Читая тему «Переводы и переводчики», задумался о том, что в русской литературе сложилась целая традиция иносказаний и эвфемизмов при передаче довольно отчетливо заметной привычки русского человека в обиходе выражаться крепко и без церемоний. Классики русской литературы, сами способные в устной речи высказаться прямолинейно и откровенно, не стеснявшиеся в личной переписке непечатных выражений, в своих произведениях тем не менее предпочитали эту характерную черту повседневной жизни передавать обиняками и иносказаниями, достигнув в этом деле немалого искусства. Очевидно, что при этом приходится балансировать между отвлеченным и незатейливым сообщением «такой-то грязно выругался/крепко выразился» и прямолинейным стенографированием самих грязных выражений. Надо ли говорить, что большей частью русскоязычные мастера слова выдерживали высший класс, достигая невероятной прозрачности своих иносказаний и при этом не проваливаясь в пошлость. Сразу же вспоминается классический пример от Антона Павловича Чехова:
цитата
Пристав к берегу, гребцы первым делом начинают браниться. Бранятся они со злобой, без всякой причины, очевидно спросонок. Слушая их отборную ругань, можно подумать, что не только у моего возницы, у лошадей и у них самих, но и у воды, у парома и у весел есть матери.
В связи с этим хочу спросить у почтенной публики — какие примеры наиболее прозрачных, но не пошлых иносказаний, вы знаете из русской литературы? Мне, например, пока что текущим рекордсменом представляется вот этот известный отрывок из знаменитого романа Леонида Соболева «Капитальный ремонт»:
цитата
Тюльманков же сидел на узкой беседке, спущенной за корму. Огромный — в ширину расставленных рук — медный орел, привинченный к броне, угрожал ему раскрытыми клювами обеих своих голов. На беседке стоял ящичек с банкой чистоля и ветошью. Круглые крылья орла были уже покрыты белой, едко пахнущей густой жидкостью, и она на глазах зеленела, отъедая окислы медной поверхности.

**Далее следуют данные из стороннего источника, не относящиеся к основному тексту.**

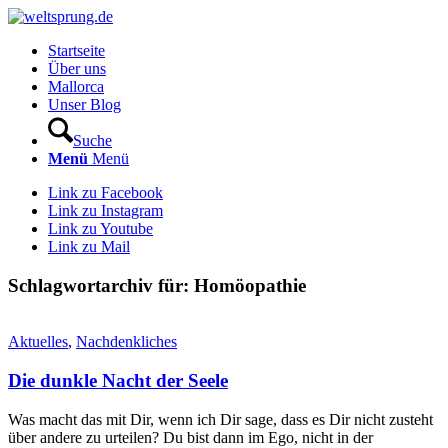
Startseite
Über uns
Mallorca
Unser Blog
Suche
Menü
Menü
Link zu Facebook
Link zu Instagram
Link zu Youtube
Link zu Mail
Schlagwortarchiv für:
Homöopathie
Aktuelles
,
Nachdenkliches
Die dunkle Nacht der Seele
Was macht das mit Dir, wenn ich Dir sage, dass es Dir nicht zusteht
über andere zu urteilen? Du bist dann im Ego, nicht in der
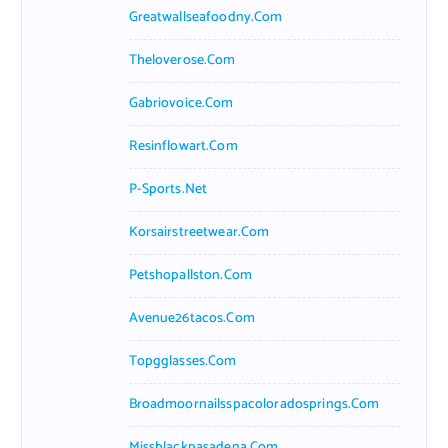
Greatwallseafoodny.com
Theloverose.com
Gabriovoice.com
Resinflowart.com
P-Sports.net
Korsairstreetwear.com
Petshopallston.com
Avenue26tacos.com
Topgglasses.com
Broadmoornailsspacoloradosprings.com
Missblackpasadena.com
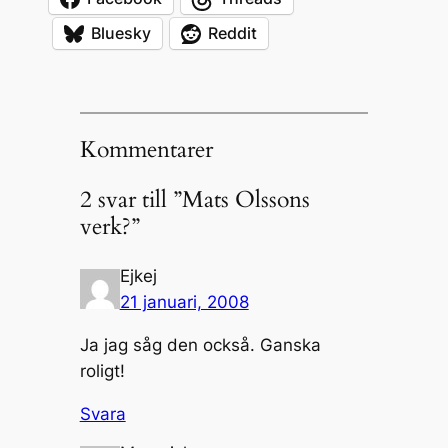
Bluesky
Reddit
Kommentarer
2 svar till ”Mats Olssons
verk?”
Ejkej
21 januari, 2008
Ja jag såg den också. Ganska
roligt!
Svara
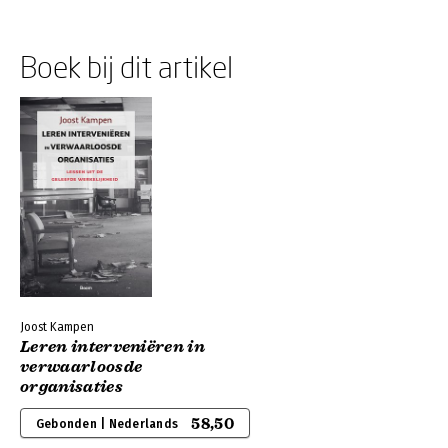
Boek bij dit artikel
Joost Kampen
Leren interveniëren in
verwaarloosde
organisaties
58,50
Gebonden | Nederlands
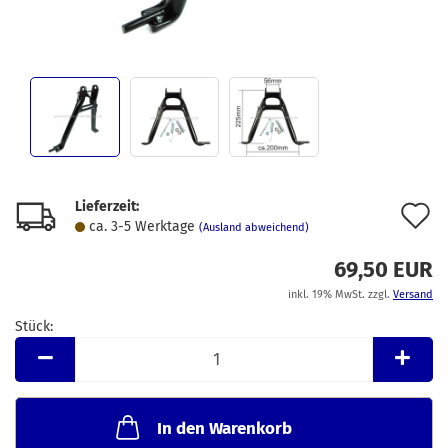
Lieferzeit:
A
ca. 3-5 Werktage
(Ausland abweichend)
d
69,50 EUR
M
inkl. 19% MwSt. zzgl.
Versand
Stück:
Stück
In den Warenkorb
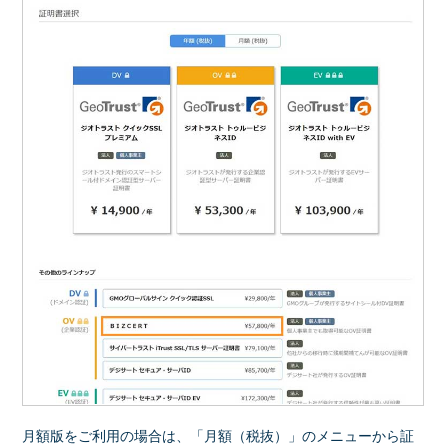
月額版をご利用の場合は、「月額（税抜）」のメニューから証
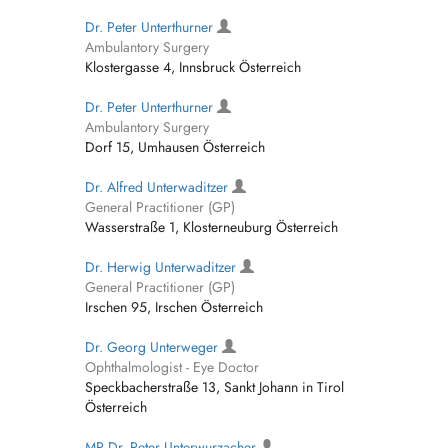
Dr. Peter Unterthurner
Ambulantory Surgery
Klostergasse 4, Innsbruck Österreich
Dr. Peter Unterthurner
Ambulantory Surgery
Dorf 15, Umhausen Österreich
Dr. Alfred Unterwaditzer
General Practitioner (GP)
Wasserstraße 1, Klosterneuburg Österreich
Dr. Herwig Unterwaditzer
General Practitioner (GP)
Irschen 95, Irschen Österreich
Dr. Georg Unterweger
Ophthalmologist - Eye Doctor
Speckbacherstraße 13, Sankt Johann in Tirol
Österreich
MR Dr. Peter Unterwurzacher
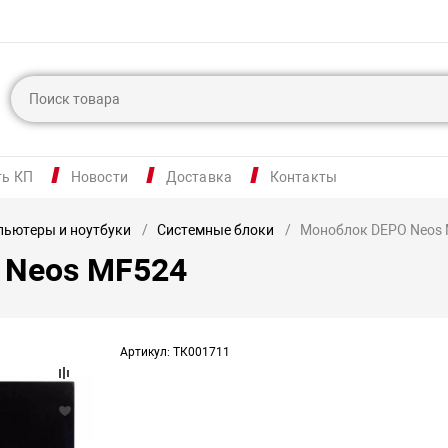
ть КП
Новости
Доставка
Контакты
ьютеры и ноутбуки
Системные блоки
Моноблок DEPO Neos
 Neos MF524
Артикул: ТК001711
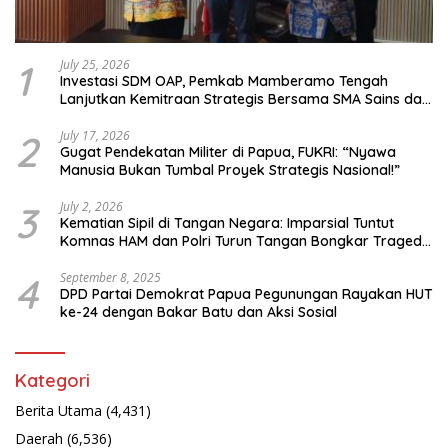
1
July 25, 2026
Investasi SDM OAP, Pemkab Mamberamo Tengah
Lanjutkan Kemitraan Strategis Bersama SMA Sains dan
Bahasa Papua
2
July 17, 2026
Gugat Pendekatan Militer di Papua, FUKRI: “Nyawa
Manusia Bukan Tumbal Proyek Strategis Nasional!”
3
July 2, 2026
Kematian Sipil di Tangan Negara: Imparsial Tuntut
Komnas HAM dan Polri Turun Tangan Bongkar Tragedi
Latsarmil
4
September 8, 2025
DPD Partai Demokrat Papua Pegunungan Rayakan HUT
ke-24 dengan Bakar Batu dan Aksi Sosial
Kategori
Berita Utama
(4,431)
Daerah
(6,536)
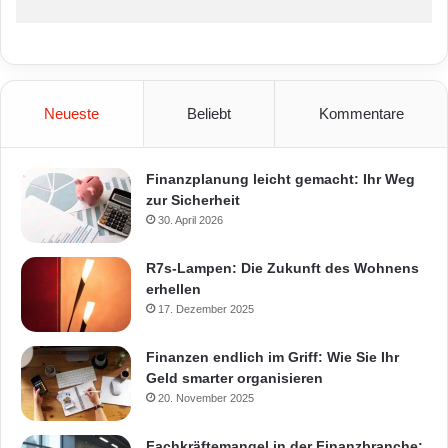
Neueste
Beliebt
Kommentare
Finanzplanung leicht gemacht: Ihr Weg
zur Sicherheit
30. April 2026
R7s-Lampen: Die Zukunft des Wohnens
erhellen
17. Dezember 2025
Finanzen endlich im Griff: Wie Sie Ihr
Geld smarter organisieren
20. November 2025
Fachkräftemangel in der Finanzbranche:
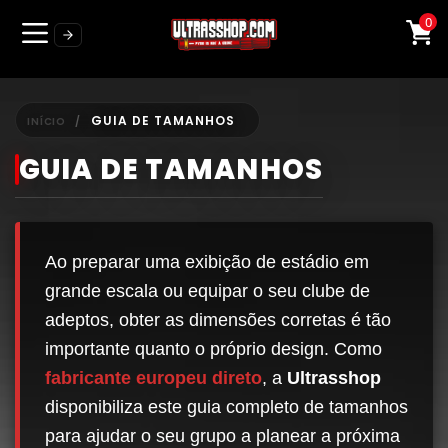
0
GUIA DE TAMANHOS
INÍCIO
GUIA DE TAMANHOS
Ao preparar uma exibição de estádio em
grande escala ou equipar o seu clube de
adeptos, obter as dimensões corretas é tão
importante quanto o próprio design. Como
fabricante europeu direto
, a
Ultrasshop
disponibiliza este guia completo de tamanhos
para ajudar o seu grupo a planear a próxima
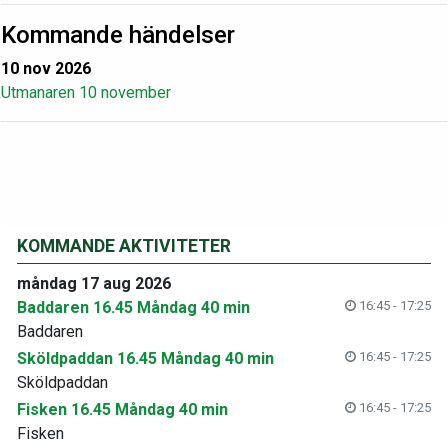
Kommande händelser
10 nov 2026
Utmanaren 10 november
KOMMANDE AKTIVITETER
måndag 17 aug 2026
Baddaren 16.45 Måndag 40 min
16:45 - 17:25
Baddaren
Sköldpaddan 16.45 Måndag 40 min
16:45 - 17:25
Sköldpaddan
Fisken 16.45 Måndag 40 min
16:45 - 17:25
Fisken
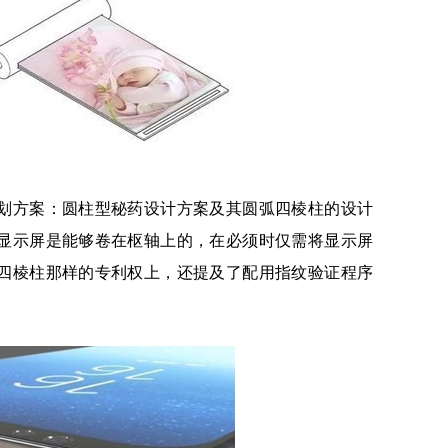
划方案：圆柱型秘药设计方案及其圆弧四棱柱的设计
显示屏是能够卷在枢轴上的，在必须时仅需将显示屏
四棱柱那样的专利权上，还提及了配用指纹验证程序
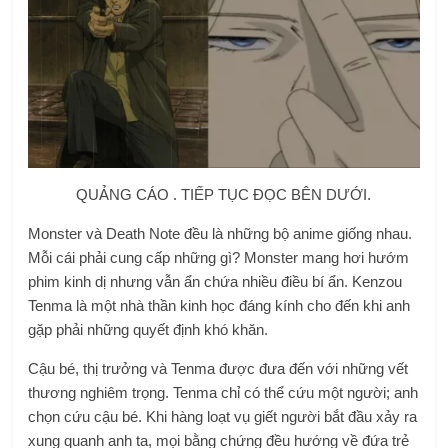
QUẢNG CÁO . TIẾP TỤC ĐỌC BÊN DƯỚI.
Monster và Death Note đều là những bộ anime giống nhau.
Mỗi cái phải cung cấp những gì? Monster mang hơi hướm
phim kinh dị nhưng vẫn ẩn chứa nhiều điều bí ẩn. Kenzou
Tenma là một nhà thần kinh học đáng kính cho đến khi anh
gặp phải những quyết định khó khăn.
Cậu bé, thị trưởng và Tenma được đưa đến với những vết
thương nghiêm trọng. Tenma chỉ có thể cứu một người; anh
chọn cứu cậu bé. Khi hàng loạt vụ giết người bắt đầu xảy ra
xung quanh anh ta, mọi bằng chứng đều hướng về đứa trẻ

Чистоль требует времени — чем дольше оставить его на меди, тем легче потом навести на нее блеск. Поэтому Тюльманков сидел в вынужденном бездействии и рассматривал коронованную птицу....................................................... ...................................................... ......
Орел безмолвно смотрел на него, кося своими выпуклыми слепыми глазами. Георгий Победоносец на щите, вделанном в грудь орла, неудержимо скакал на тонконогом коне через зелено-грязные потёки чистоля к новым победам.
Злоба вновь охватила Тюльманкова. Он встал на шаткой беседке и с маху начертал всей ладонью по тусклому налету чистоля, от крыла к крылу, короткое непристойное слово. Оно легло на орла, как пощечина.
— Вот и сохни так, сука! — сказал удовлетворенно Тюльманков и принялся яростно тереть когти и лапы орла. Тряпка мгновенно почернела, точно от крови.
Первая буква слова, ляпнутого Тюльманковым на орла, косым андреевским крестом накрест перечеркивала герб.